NKH is an inborn error of glycine degradation in which large quantities of glycine accumulate in plasma and CSF (26). The primary biochemical defect is in the glycine cleavage system (EC 2.1.2.10), an intramitochondrial enzyme system present in the liver, kidney, and brain. High concentration of glycine in brain and CSF points to a defect mainly in the brain enzyme complex (27). No effective treatment has been reported consistently. SB has been used in the treatment because it reacts with glycine to form hippurate, which is then excreted (12, 13, 20, 26). Although benzoate doses as high as 3.5–5.2 mmol/kg/d (500–750 mg/kg/d) (26) have been used, they were not without toxicity (20, 28). When patients were treated with SB at 1 mmol/kg orally, serum concentration of SB reached 1.4–2.4 mM (29), and in patients treated at 5.2 mmol/kg/d it reached a concentration of 2.5–3.0 mM in serum and sometimes as high as 9.8 mM (28). We have used PA supplementation in the treatment of a patient with NKH in conjunction with SB. Because PA is a precursor of CoA, required for formation of hippurate, we were able to increase excretion of hippurate without increasing SB dose (20).
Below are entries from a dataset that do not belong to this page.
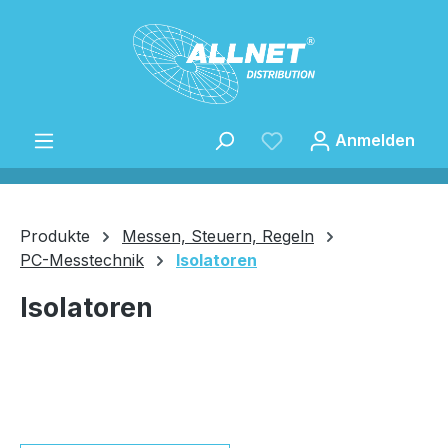
Zum Hauptinhalt springen
Anmelden
Produkte
Messen, Steuern, Regeln
PC-Messtechnik
Isolatoren
Speichern
Isolatoren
Other enzymes involved in the formation of hippurate may play a role in treatment with SB. Newborn children, due to a delayed development of hepatic and renal glycine-N-acyltransferase (EC 2.3.2.13), which conjugates benzyl CoA with glycine, may be more vulnerable to benzyl CoA toxicity (30).
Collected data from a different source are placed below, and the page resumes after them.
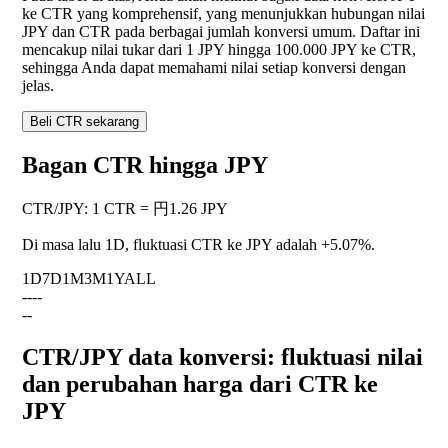
ke CTR yang komprehensif, yang menunjukkan hubungan nilai
JPY dan CTR pada berbagai jumlah konversi umum. Daftar ini
mencakup nilai tukar dari 1 JPY hingga 100.000 JPY ke CTR,
sehingga Anda dapat memahami nilai setiap konversi dengan
jelas.
Beli CTR sekarang
Bagan CTR hingga JPY
CTR
/
JPY
:
1 CTR = 円1.26 JPY
Di masa lalu 1D, fluktuasi CTR ke JPY adalah
+5.07%
.
1D
7D
1M
3M
1Y
ALL
--
--
--
CTR/JPY data konversi: fluktuasi nilai
dan perubahan harga dari CTR ke
JPY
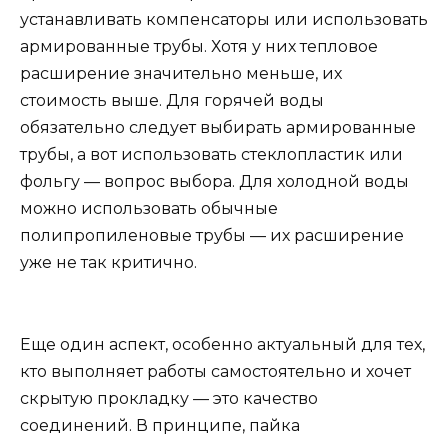
устанавливать компенсаторы или использовать
армированные трубы. Хотя у них тепловое
расширение значительно меньше, их
стоимость выше. Для горячей воды
обязательно следует выбирать армированные
трубы, а вот использовать стеклопластик или
фольгу — вопрос выбора. Для холодной воды
можно использовать обычные
полипропиленовые трубы — их расширение
уже не так критично.
Еще один аспект, особенно актуальный для тех,
кто выполняет работы самостоятельно и хочет
скрытую прокладку — это качество
соединений. В принципе, пайка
The present study shows that increasing PA in the media caused an increase in the CoA levels in HepG2 cells. It also caused an increase in the formation of hippurate at 0.5–2.0 mM glycine. PA supplementation may result in increased formation of hippurate in vivo by increasing CoA levels. This therapy may result in using lower doses of SB and thereby minimizing its toxic effects. Although increased hippurate formation might have been the result of CoA formation, other possibilities, such as direct transcriptional effect of PA on enzymes involved in hippurate synthesis, cannot be eliminated. Further experience will be required to determine the optimal relationships among dosages of PA and SB in the treatment of NKH and hyperammonemia.